Wonderlich — with a team that includes researchers from the Fargo-based and UND-affiliated Neuropsychiatric Research Institute (NRI) and colleagues at the University of Minnesota — will be conducting closely supervised trials of the new treatment with volunteers who suffer from binge eating disorder. Wonderlich and his research colleague, NRI president and Chester Fritz Distinguished Professor and Chair of Clinical Neuroscience James Mitchell, MD, are globally known for their pioneering research and clinical work with eating disorders.

The grant from NIMH — which is part of the National Institutes of Health — is part of a longer term strategy to uncover better ways of treating this disorder.

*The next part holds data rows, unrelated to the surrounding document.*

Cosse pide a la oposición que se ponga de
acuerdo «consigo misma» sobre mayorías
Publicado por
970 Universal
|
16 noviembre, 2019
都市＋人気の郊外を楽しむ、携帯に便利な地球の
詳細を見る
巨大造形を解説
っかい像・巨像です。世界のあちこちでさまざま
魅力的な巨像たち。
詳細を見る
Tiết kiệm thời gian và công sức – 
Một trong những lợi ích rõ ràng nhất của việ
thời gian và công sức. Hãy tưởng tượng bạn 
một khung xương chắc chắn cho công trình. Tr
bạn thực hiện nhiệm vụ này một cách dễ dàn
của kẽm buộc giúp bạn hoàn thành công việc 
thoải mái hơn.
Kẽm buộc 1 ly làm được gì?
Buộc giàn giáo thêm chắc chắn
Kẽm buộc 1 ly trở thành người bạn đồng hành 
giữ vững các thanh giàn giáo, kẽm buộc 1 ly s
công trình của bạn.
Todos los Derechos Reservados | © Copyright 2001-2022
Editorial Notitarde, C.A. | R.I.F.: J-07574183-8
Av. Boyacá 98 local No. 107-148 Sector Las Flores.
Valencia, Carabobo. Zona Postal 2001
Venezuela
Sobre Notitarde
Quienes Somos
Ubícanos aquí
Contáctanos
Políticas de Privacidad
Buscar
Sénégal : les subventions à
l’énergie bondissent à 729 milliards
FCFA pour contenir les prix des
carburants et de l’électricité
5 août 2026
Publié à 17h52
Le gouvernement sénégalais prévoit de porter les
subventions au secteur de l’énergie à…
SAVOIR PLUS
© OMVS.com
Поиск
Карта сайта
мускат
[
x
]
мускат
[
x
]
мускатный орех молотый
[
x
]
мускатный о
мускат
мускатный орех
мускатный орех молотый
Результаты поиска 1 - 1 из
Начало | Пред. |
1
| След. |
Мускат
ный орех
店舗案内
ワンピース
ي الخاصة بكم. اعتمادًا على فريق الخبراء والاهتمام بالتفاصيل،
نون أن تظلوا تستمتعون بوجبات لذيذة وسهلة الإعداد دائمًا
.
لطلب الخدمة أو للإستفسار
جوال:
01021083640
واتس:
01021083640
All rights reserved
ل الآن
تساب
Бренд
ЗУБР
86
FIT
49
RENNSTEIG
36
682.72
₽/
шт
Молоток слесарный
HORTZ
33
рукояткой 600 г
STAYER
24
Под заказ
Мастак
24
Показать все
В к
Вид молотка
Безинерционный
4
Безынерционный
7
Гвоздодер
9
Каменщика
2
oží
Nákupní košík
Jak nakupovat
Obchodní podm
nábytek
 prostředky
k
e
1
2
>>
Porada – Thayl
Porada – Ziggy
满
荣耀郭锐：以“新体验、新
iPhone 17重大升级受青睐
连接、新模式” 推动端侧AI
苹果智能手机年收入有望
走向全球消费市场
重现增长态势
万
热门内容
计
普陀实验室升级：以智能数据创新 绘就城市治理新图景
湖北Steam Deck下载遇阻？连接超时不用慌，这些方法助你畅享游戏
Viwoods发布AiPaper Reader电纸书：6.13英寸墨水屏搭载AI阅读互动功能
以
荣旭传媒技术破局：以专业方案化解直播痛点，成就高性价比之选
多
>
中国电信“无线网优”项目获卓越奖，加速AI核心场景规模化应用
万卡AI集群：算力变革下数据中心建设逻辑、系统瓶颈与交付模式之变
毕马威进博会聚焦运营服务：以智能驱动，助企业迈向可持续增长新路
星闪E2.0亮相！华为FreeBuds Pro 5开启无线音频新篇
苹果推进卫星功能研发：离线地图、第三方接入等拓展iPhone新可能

Binge eating disorder — newly introduced  into the international manual of psychiatric disorders, the DSM-5 — is a psychiatric condition characterized by loss of control over eating, significant psychiatric distress, and increased risk of obesity and medical complications, says Wonderlich, who also heads up Sanford Health’s eating disorders team.

“The project will compare a new treatment developed jointly at NRI and the University of Minnesota Medical School,” said Wonderlich, who was a member of the international team that drafted the eating disorders portion of the DSM-5. Mitchell also was on the DSM-5 eating disorders chapter team.

Wonderlich’s three year NIMH grant will fund completion of the treatment development as well as a randomized, controlled human trial comparing this treatment to another typical treatment for binge eating disorder.

The new treatment is a variation of a therapy for bulimia nervosa which was developed by the same research team and recently tested in a scientific study, says Wonderlich, who also is NRI Director of Clinical Research. These treatments involve behavioral therapy.

“Binge eating disorder is a condition which significantly impairs peoples’ lives and increases their risk of significant medical complications. New treatments for binge eating disorder are clearly needed and we are looking forward to completing the trial and hopefully establishing another effective treatment,” Wonderlich said.

Researchers on the NRI team are affiliated with the University of North Dakota School of Medicine & Health Sciences as well as the Sanford Health Eating Disorder and Weight Management Center.